Look below for the line containing "Zentrales Element der" and the line containing "Leave a Review", then set down both and every line between them exactly, without pictures.

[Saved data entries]
Segment Open

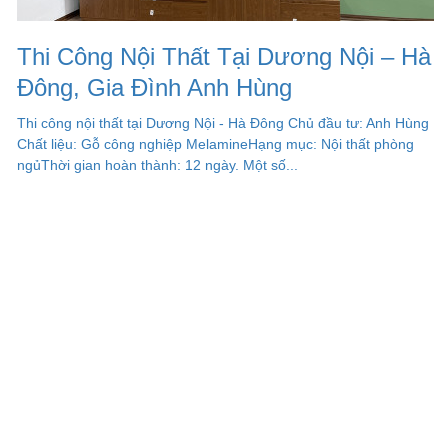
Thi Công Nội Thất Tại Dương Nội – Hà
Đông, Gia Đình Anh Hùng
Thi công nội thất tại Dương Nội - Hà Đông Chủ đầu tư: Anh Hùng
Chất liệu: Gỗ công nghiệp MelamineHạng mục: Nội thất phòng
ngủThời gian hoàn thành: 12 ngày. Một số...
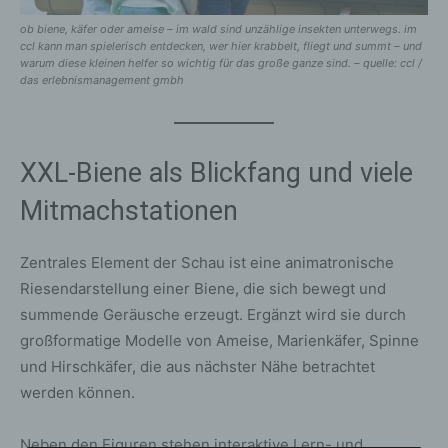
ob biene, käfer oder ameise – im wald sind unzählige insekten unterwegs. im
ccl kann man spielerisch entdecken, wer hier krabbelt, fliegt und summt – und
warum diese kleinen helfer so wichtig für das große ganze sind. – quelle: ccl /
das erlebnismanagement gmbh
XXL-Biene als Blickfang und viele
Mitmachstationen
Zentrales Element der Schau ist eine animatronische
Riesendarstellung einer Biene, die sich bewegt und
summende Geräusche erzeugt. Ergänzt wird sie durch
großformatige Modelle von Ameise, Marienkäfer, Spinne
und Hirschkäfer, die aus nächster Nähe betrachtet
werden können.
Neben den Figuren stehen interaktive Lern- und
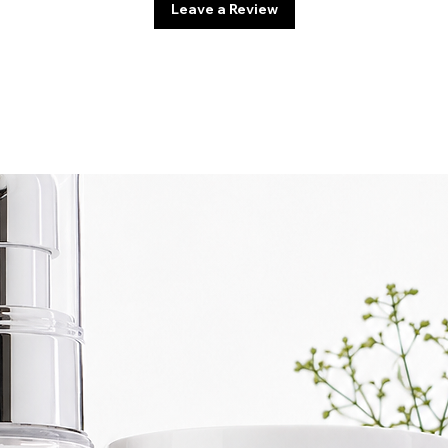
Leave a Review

Segment Closed
Segment Open

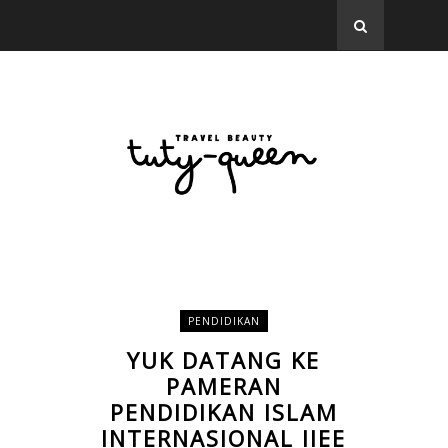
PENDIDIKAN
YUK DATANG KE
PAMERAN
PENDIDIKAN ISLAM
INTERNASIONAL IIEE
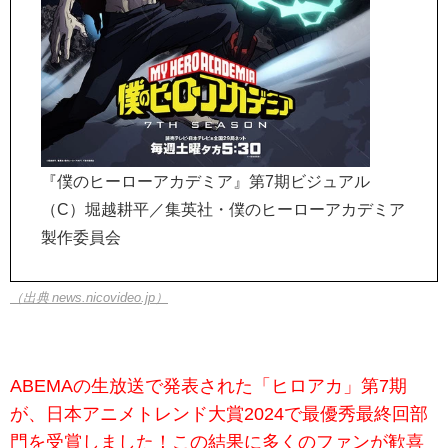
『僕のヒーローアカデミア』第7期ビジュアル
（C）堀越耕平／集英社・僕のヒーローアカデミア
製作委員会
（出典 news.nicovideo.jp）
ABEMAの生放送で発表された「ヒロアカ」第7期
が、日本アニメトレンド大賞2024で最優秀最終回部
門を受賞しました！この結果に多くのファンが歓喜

Segment Closed

• **Written solution**:
Zentrales Element der Schau ist eine animatronische
Riesendarstellung einer Biene, die sich bewegt und
summende Geräusche erzeugt. Ergänzt wird sie durch
großformatige Modelle von Ameise, Marienkäfer, Spinne
und Hirschkäfer, die aus nächster Nähe betrachtet
werden können.
Neben den Figuren stehen interaktive Lern- und
Leave a Review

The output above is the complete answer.